Is there room in religion for rebelliousness, sarcasm and pessimism?
What about blasphemy and breaking taboos? Scatological humor??
Zen poems are confounding because they break conventional expectations of what religious devotion looks like.

Here's a poem that beginner students might expect to be Zen, because it is about serenity and is reverent toward nature: (poems source)
Contentment 

As the pines grew old and the clouds idled 
He found boundless contentment within himself. 

And here are some poems that students might not expect at all to be Zen:

This is Our World

We eat, excrete, sleep, and get up; 
This is our world. 
All we have to do after that–
Is to die.

Angsty poem? Well, not really, but that is how students will probably read it...I'm thinking that this poem is probably going to irk some Millennial generation kids because they will think it is very depressing. :) 

Free Spirit

Every day I'm either in a wine shop or a brothel, 
A free-spirited monk who is hard to fathom; 
My surplice always appears torn and dirty, 
But when I patch it, it smells so sweet. 

A surplice is an outer garment made of cotton or linen. Discussing its odor is a little scandalous in this context, no? :)

A Death Verse

I rebuke the wind and revile the rain,  
I do not know the Buddhas and patriarchs;  
My single activity turns in the twinkling of an eye,  
Swifter even than a lightning flash.  
Death verse of Zen master Nanpo Jõmyõ (titled Daiõ Kokushi 大應國師, 1235-1308) (Zen Buddhism: A History, Japan, 40)

This poem shows a dying Zen master rebuking what is generally sacred in Buddhism: nature and the buddhas, or awakened ones.

Chang Chiu-ch'en's Poem of Enlightenment

In a moonlit night on a spring day, 
The croak of a frog 
Pierces through the whole cosmos and turns it into 
a single family!
The Upasaka Chang Chiu-ch'en (張九成) was pondering a koan when he was in the toilet. Suddenly he heard the croak of a frog, and he was awakened, as evidenced by the following lines:" (The Golden Age of Zen 284)

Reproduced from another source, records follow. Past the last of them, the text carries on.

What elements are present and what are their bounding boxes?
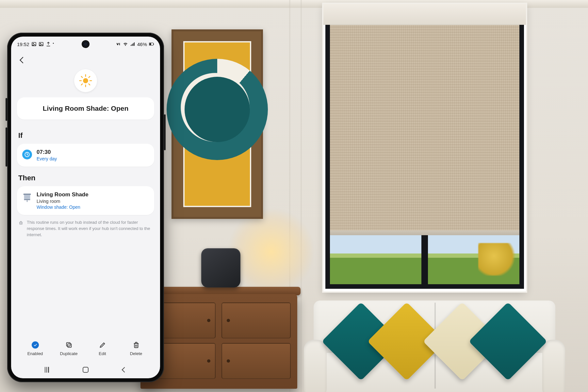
svg-rect-17 <box>24 194 31 195</box>
clock-icon <box>22 150 32 159</box>
then-action-card[interactable]: Living Room Shade Living room Window sha… <box>17 186 154 215</box>
drawer <box>221 343 291 379</box>
battery-text: 46% <box>137 41 147 47</box>
svg-rect-5 <box>153 43 154 45</box>
phone-side-button <box>6 127 7 167</box>
app-body: Living Room Shade: Open If 07:30 Every d… <box>11 52 160 361</box>
window-shade-fabric <box>325 25 524 231</box>
image-icon <box>39 41 44 47</box>
edit-button[interactable]: Edit <box>90 341 116 356</box>
routine-title: Living Room Shade: Open <box>43 105 129 112</box>
shade-bottom-bar <box>325 231 524 235</box>
hub-info-text: This routine runs on your hub instead of… <box>27 220 153 238</box>
duplicate-icon <box>65 341 73 349</box>
svg-rect-18 <box>24 195 30 199</box>
window-frame <box>325 284 524 289</box>
lamp-glow <box>229 209 314 294</box>
pencil-icon <box>98 341 107 349</box>
more-notifications-icon: • <box>53 41 55 45</box>
phone-side-button <box>6 98 7 121</box>
then-device: Living Room Shade <box>37 191 89 198</box>
sofa <box>314 301 555 392</box>
delete-label: Delete <box>130 351 142 356</box>
svg-rect-21 <box>68 344 71 347</box>
back-nav-button[interactable] <box>120 365 129 374</box>
trash-icon <box>132 341 140 349</box>
wifi-icon <box>123 41 128 47</box>
volte-icon <box>116 41 121 47</box>
window-frame <box>519 25 524 289</box>
shade-cassette <box>323 4 526 25</box>
camera-hole <box>83 41 89 47</box>
window <box>323 4 526 291</box>
chevron-left-icon <box>20 57 26 63</box>
phone-screen: 19:52 • 46% <box>11 37 160 378</box>
image-icon <box>31 41 37 47</box>
enabled-toggle[interactable]: Enabled <box>22 341 48 356</box>
enabled-label: Enabled <box>27 351 43 356</box>
recents-button[interactable] <box>42 365 51 374</box>
window-shade-icon <box>22 193 32 203</box>
edit-label: Edit <box>99 351 106 356</box>
upload-icon <box>46 41 51 47</box>
tree <box>478 243 517 276</box>
status-time: 19:52 <box>17 41 29 47</box>
duplicate-button[interactable]: Duplicate <box>56 341 82 356</box>
signal-icon <box>130 41 135 47</box>
svg-rect-19 <box>24 199 30 200</box>
then-section-label: Then <box>17 167 154 186</box>
smart-hub-device <box>201 248 240 287</box>
check-circle-icon <box>32 341 39 349</box>
routine-icon-badge[interactable] <box>74 69 97 92</box>
if-repeat: Every day <box>37 156 57 161</box>
sun-icon <box>79 74 92 88</box>
back-button[interactable] <box>17 54 29 66</box>
home-button[interactable] <box>81 365 90 374</box>
bottom-actions: Enabled Duplicate Edit <box>17 337 154 358</box>
window-mullion <box>421 235 428 289</box>
svg-point-3 <box>40 43 41 44</box>
svg-rect-23 <box>134 343 138 348</box>
android-nav-bar <box>11 361 160 378</box>
phone-frame: 19:52 • 46% <box>7 33 164 382</box>
phone-side-button <box>164 114 166 150</box>
wall-art-frame <box>172 29 263 219</box>
hub-info-note: This routine runs on your hub instead of… <box>17 215 154 238</box>
svg-line-13 <box>89 84 90 85</box>
window-frame <box>325 25 330 289</box>
then-action: Window shade: Open <box>37 204 89 210</box>
home-hub-icon <box>18 220 24 225</box>
drawer <box>221 302 291 338</box>
svg-point-7 <box>83 78 88 83</box>
wall-panel-line <box>301 0 302 392</box>
svg-line-12 <box>81 76 83 78</box>
if-condition-card[interactable]: 07:30 Every day <box>17 144 154 167</box>
if-time: 07:30 <box>37 149 57 155</box>
if-section-label: If <box>17 124 154 144</box>
svg-line-14 <box>81 84 83 85</box>
svg-line-15 <box>89 76 90 78</box>
then-room: Living room <box>37 199 89 204</box>
battery-icon <box>149 41 154 47</box>
svg-rect-6 <box>149 43 151 45</box>
svg-point-1 <box>33 43 34 44</box>
routine-title-card[interactable]: Living Room Shade: Open <box>17 97 154 120</box>
duplicate-label: Duplicate <box>60 351 77 356</box>
svg-rect-22 <box>66 343 70 346</box>
delete-button[interactable]: Delete <box>123 341 149 356</box>
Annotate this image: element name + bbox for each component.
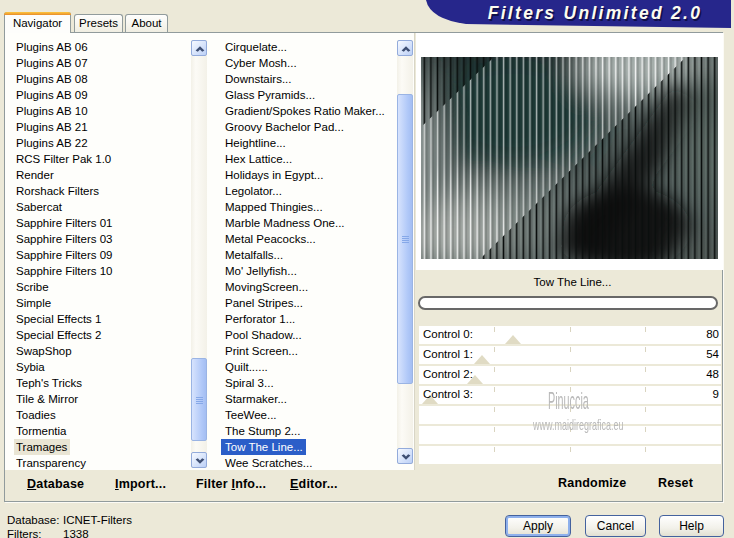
svg-text:Filters Unlimited 2.0: Filters Unlimited 2.0 [488,3,703,23]
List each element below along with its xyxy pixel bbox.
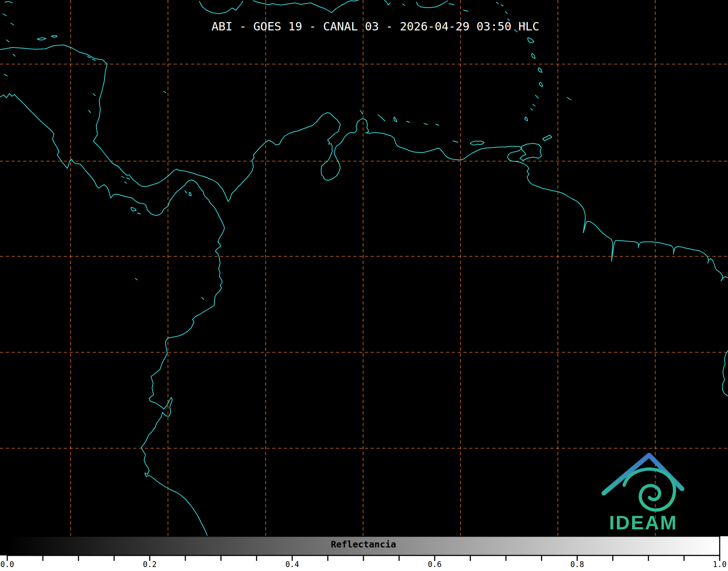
colorbar: 0.00.20.40.60.81.0 Reflectancia xyxy=(0,536,728,571)
colorbar-ticks xyxy=(7,555,720,561)
colorbar-tick-label: 1.0 xyxy=(713,560,727,569)
product-title: ABI - GOES 19 - CANAL 03 - 2026-04-29 03… xyxy=(211,20,539,33)
colorbar-tick-label: 0.0 xyxy=(0,560,14,569)
colorbar-tick-label: 0.2 xyxy=(143,560,157,569)
satellite-map-canvas: ABI - GOES 19 - CANAL 03 - 2026-04-29 03… xyxy=(0,0,728,571)
satellite-image-viewport: ABI - GOES 19 - CANAL 03 - 2026-04-29 03… xyxy=(0,0,728,571)
colorbar-tick-label: 0.8 xyxy=(570,560,584,569)
colorbar-tick-label: 0.4 xyxy=(285,560,299,569)
colorbar-right-margin xyxy=(720,536,728,555)
colorbar-title: Reflectancia xyxy=(331,539,396,550)
map-background xyxy=(0,0,728,555)
logo-wordmark: IDEAM xyxy=(609,512,678,533)
colorbar-tick-label: 0.6 xyxy=(428,560,442,569)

The last poem takes on a new connotation when you read the liner notes -- that Chang Chiu-ch'en reached enlightenment on the toilet hearing a 'frog croak'...I wonder if the frog croak is supposed to be taken figuratively? :)

So how do we reconcile the punk-rock-ishness of the latter poems with the much more reverent earlier one (and the many others like it)? This contradiction gets to the very heart of Zen -- and is a wonderful problem for students to wrestle with.